Records from a collection:
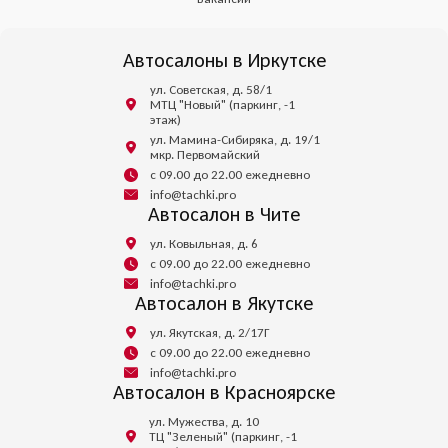
Автосалоны в Иркутске
ул. Советская, д. 58/1
МТЦ "Новый" (паркинг, -1
этаж)
ул. Мамина-Сибиряка, д. 19/1
мкр. Первомайский
с 09.00 до 22.00 ежедневно
info@tachki.pro
Автосалон в Чите
ул. Ковыльная, д. 6
с 09.00 до 22.00 ежедневно
info@tachki.pro
Автосалон в Якутске
ул. Якутская, д. 2/17Г
с 09.00 до 22.00 ежедневно
info@tachki.pro
Автосалон в Красноярске
ул. Мужества, д. 10
ТЦ "Зеленый" (паркинг, -1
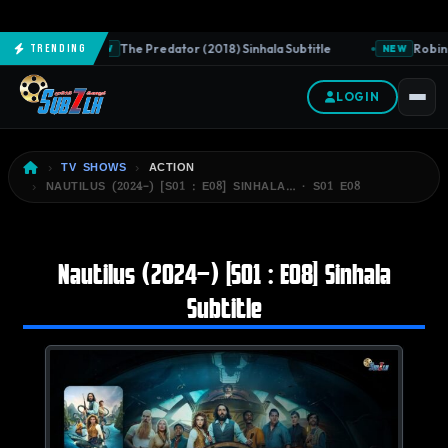
The Predator (2018) Sinhala Subtitle
Robin 
Trending
NEW
NEW
LOGIN
TV SHOWS
ACTION
NAUTILUS (2024–) [S01 : E08] SINHALA… · S01 E08
Nautilus (2024–) [S01 : E08] Sinhala
Subtitle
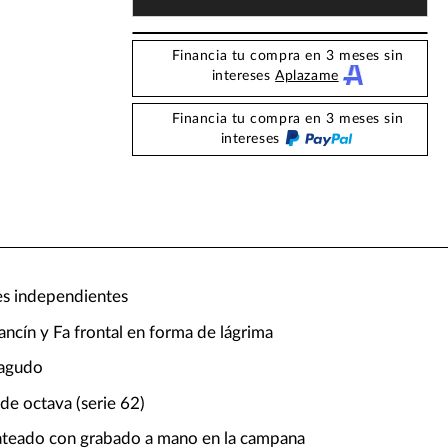
Financia tu compra en 3 meses sin
intereses
Aplazame
Financia tu compra en 3 meses sin
intereses
es independientes
ancín y Fa frontal en forma de lágrima
 agudo
de octava (serie 62)
teado con grabado a mano en la campana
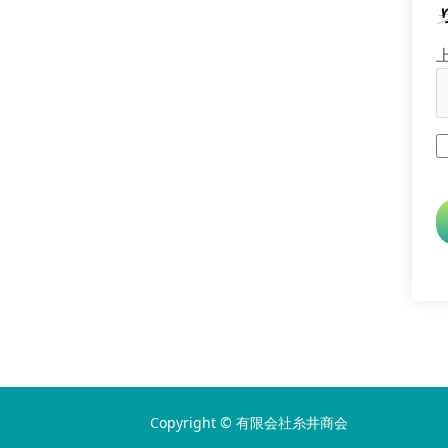
Copyright © 有限会社糸井商会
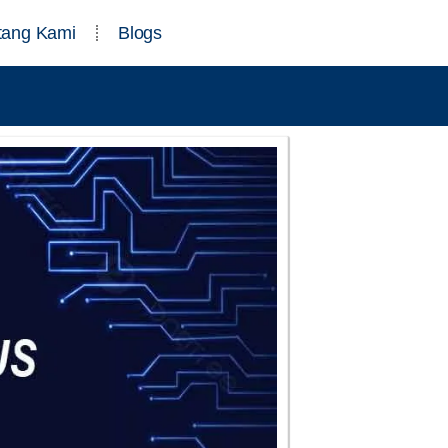
tang Kami
Blogs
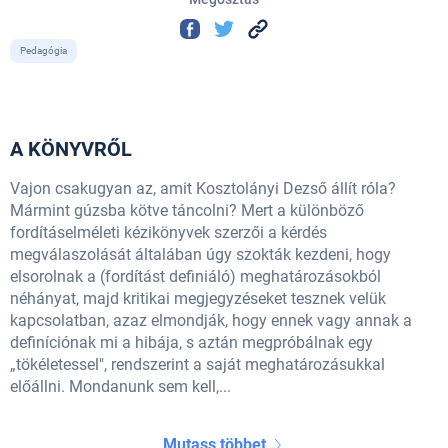
Pedagógia
A KÖNYVRŐL
Vajon csakugyan az, amit Kosztolányi Dezső állít róla?
Mármint gúzsba kötve táncolni? Mert a különböző
fordításelméleti kézikönyvek szerzői a kérdés
megválaszolását általában úgy szokták kezdeni, hogy
elsorolnak a (fordítást definiáló) meghatározásokból
néhányat, majd kritikai megjegyzéseket tesznek velük
kapcsolatban, azaz elmondják, hogy ennek vagy annak a
definíciónak mi a hibája, s aztán megpróbálnak egy
„tökéletessel", rendszerint a saját meghatározásukkal
előállni. Mondanunk sem kell,...
Mutass többet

__How to complete this task__
Leave the pictures out and return each entry exactly.

__Solved problem__
Автосалоны в Иркутске
ул. Советская, д. 58/1
МТЦ "Новый" (паркинг, -1
этаж)
ул. Мамина-Сибиряка, д. 19/1
мкр. Первомайский
с 09.00 до 22.00 ежедневно
info@tachki.pro
Автосалон в Чите
ул. Ковыльная, д. 6
с 09.00 до 22.00 ежедневно
info@tachki.pro
Автосалон в Якутске
ул. Якутская, д. 2/17Г
с 09.00 до 22.00 ежедневно
info@tachki.pro
Автосалон в Красноярске
ул. Мужества, д. 10
ТЦ "Зеленый" (паркинг, -1
The Predator (2018) Sinhala Subtitle
Robin 
Trending
NEW
NEW
LOGIN
TV SHOWS
ACTION
NAUTILUS (2024–) [S01 : E08] SINHALA… · S01 E08
Nautilus (2024–) [S01 : E08] Sinhala
Subtitle
Financia tu compra en 3 meses sin
intereses
Aplazame
Financia tu compra en 3 meses sin
intereses
es independientes
ancín y Fa frontal en forma de lágrima
 agudo
de octava (serie 62)
teado con grabado a mano en la campana
Copyright © 有限会社糸井商会
tang Kami
Blogs
Pedagógia
A KÖNYVRŐL
Vajon csakugyan az, amit Kosztolányi Dezső állít róla?
Mármint gúzsba kötve táncolni? Mert a különböző
fordításelméleti kézikönyvek szerzői a kérdés
megválaszolását általában úgy szokták kezdeni, hogy
elsorolnak a (fordítást definiáló) meghatározásokból
néhányat, majd kritikai megjegyzéseket tesznek velük
kapcsolatban, azaz elmondják, hogy ennek vagy annak a
definíciónak mi a hibája, s aztán megpróbálnak egy
„tökéletessel", rendszerint a saját meghatározásukkal
előállni. Mondanunk sem kell,...
Mutass többet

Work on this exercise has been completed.